On this occasion we dined out with a Groupon offer, which clearly is designed to drum up business on the quieter evenings with a restricted menu that combines the traditional (prawn and crayfish cocktail, ribeye steak) with the casual trendy stuff (burger, chicken burger), and tacks on a glass of wine or a bellini into the package.  Said critics would be sneering down their pencils at that, but from a restaurant perspective it makes a lot of sense.

However, before starting on the menu, it’s worth pursuing my gripes from the first Blue Anchor visit.  At the time I deplored the use of halogen bulbs on the very low 15th Century ceilings, which meant I was dazzled by the lights, some areas of the dining room were like a floodlit football pitch and others were shrouded in gloom.  To be honest, the Blue team don’t seem to have taken this on board.  Yes, there are chandeliers with lower level bulbs at intervals (being set so low they look slightly odd), but the lighting is still not right, and does not conjure up the best ambience for the delightful dining room.  By daylight, the place looks more inviting by far, but by night it should be conducive rather than a distraction.
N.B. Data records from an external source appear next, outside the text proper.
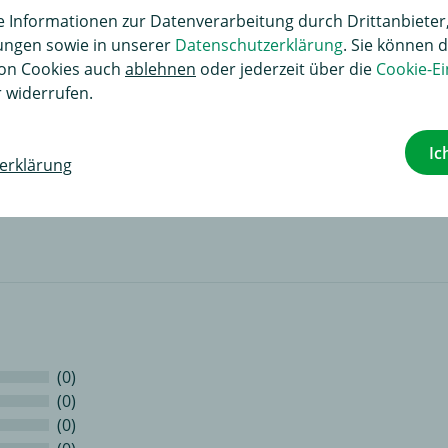
Informationen zur Datenverarbeitung durch Drittanbieter,
lungen sowie in unserer
Datenschutzerklärung
. Sie können d
on Cookies auch
ablehnen
oder jederzeit über die
Cookie-Ei
 widerrufen.
Ic
erklärung
renkorb
(0)
(0)
(0)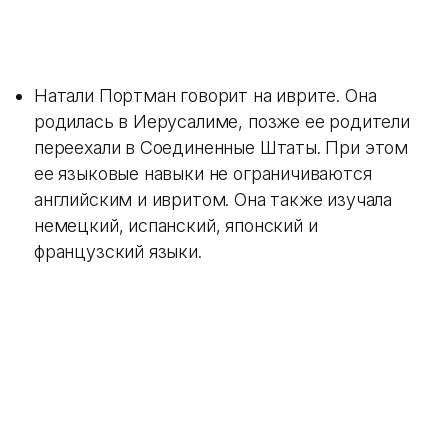
Натали Портман говорит на иврите. Она
родилась в Иерусалиме, позже ее родители
переехали в Соединенные Штаты. При этом
ее языковые навыки не ограничиваются
английским и ивритом. Она также изучала
немецкий, испанский, японский и
французский языки.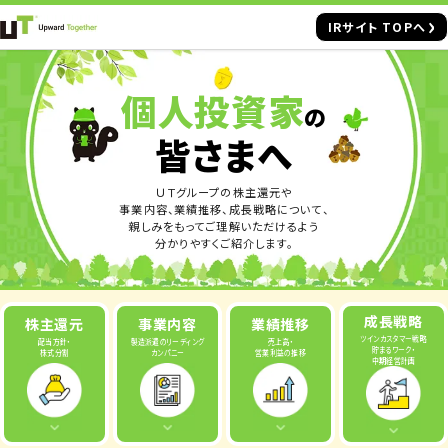
IRサイト TOPへ
個人投資家
の
皆さまへ
ＵＴグループの株主還元や
事業内容、業績推移、成長戦略について、
親しみをもってご理解いただけるよう
分かりやすくご紹介します。
成長戦略
株主還元
事業内容
業績推移
ツインカスタマー戦略
配当方針・
製造派遣の
リーディング
売上高・
貯まるワーク・
株式分割
カンパニー
営業利益の推移
中期経営計画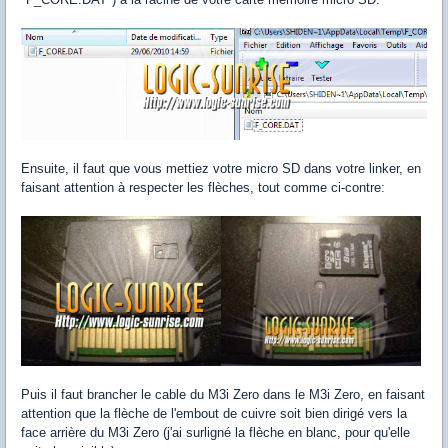
Ensuite, il faut que vous mettiez votre micro SD dans votre linker, en
faisant attention à respecter les flèches, tout comme ci-contre:
Puis il faut brancher le cable du M3i Zero dans le M3i Zero, en faisant
attention que la flèche de l'embout de cuivre soit bien dirigé vers la
face arrière du M3i Zero (j'ai surligné la flèche en blanc, pour qu'elle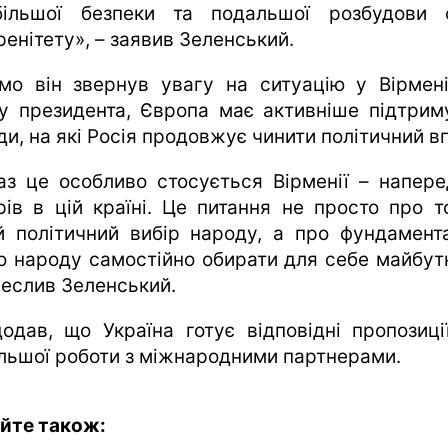
ільшої безпеки та подальшої розбудови 
енітету», – заявив Зеленський.
мо він звернув увагу на ситуацію у Вірмені
у президента, Європа має активніше підтрим
и, на які Росія продовжує чинити політичний в
аз це особливо стосується Вірменії – напере
рів в цій країні. Це питання не просто про т
й політичний вибір народу, а про фундамент
о народу самостійно обирати для себе майбутн
реслив Зеленський.
додав, що Україна готує відповідні пропозиці
льшої роботи з міжнародними партнерами.
йте також: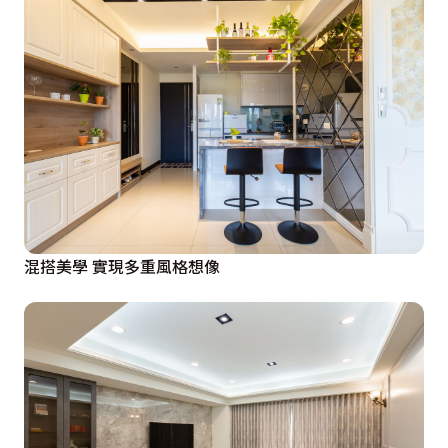
混搭美學 實現多重風格想像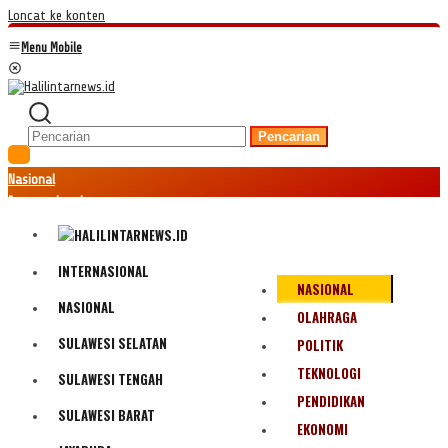
Loncat ke konten
Menu Mobile
Pencarian
Nasional
Internasional
Hukum
Kriminal
Peristiwa
INTERNASIONAL
NASIONAL
Ekonomi
NASIONAL
Politik
OLAHRAGA
Fenomena
SULAWESI SELATAN
POLITIK
Teknologi
TEKNOLOGI
SULAWESI TENGAH
Olahraga
PENDIDIKAN
Pendidikan
SULAWESI BARAT
Bencana Alam
EKONOMI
This menu is not the best way to judge the capabilities of BA’s kitchen, but they do at least include a cheese board now.  My partner chose the aforementioned variant on the 70s prawn cocktail to begin, which to my palate seemed a touch watery, though with pre-frozen prawns (they invariably are) it’s very difficult not to leave excess water.  This is one reason why fresh shrimps from the UK coast are a good alternative, and indeed crayfish fresh from Scottish waters.  She did enjoy it though – maybe the Marie Rose could have been sharper, but it was enjoyable.

I chose soup as a starter, which in the worst establishments is straight from a catering carton but which can be a garden of delights, as with the Compasses at Pattiswick, for example.  In this case, it was curried parsnip, a soup I’ve made myself before now.  It certainly balanced the spices well and included plenty of pureed sweet root veg, though a touch of cream in the recipe would have improved the finished results.  The “artisan bread” did not come up to expectations though – it looked and tasted more like a commercially-produced crusty cob than lovingly hand-made.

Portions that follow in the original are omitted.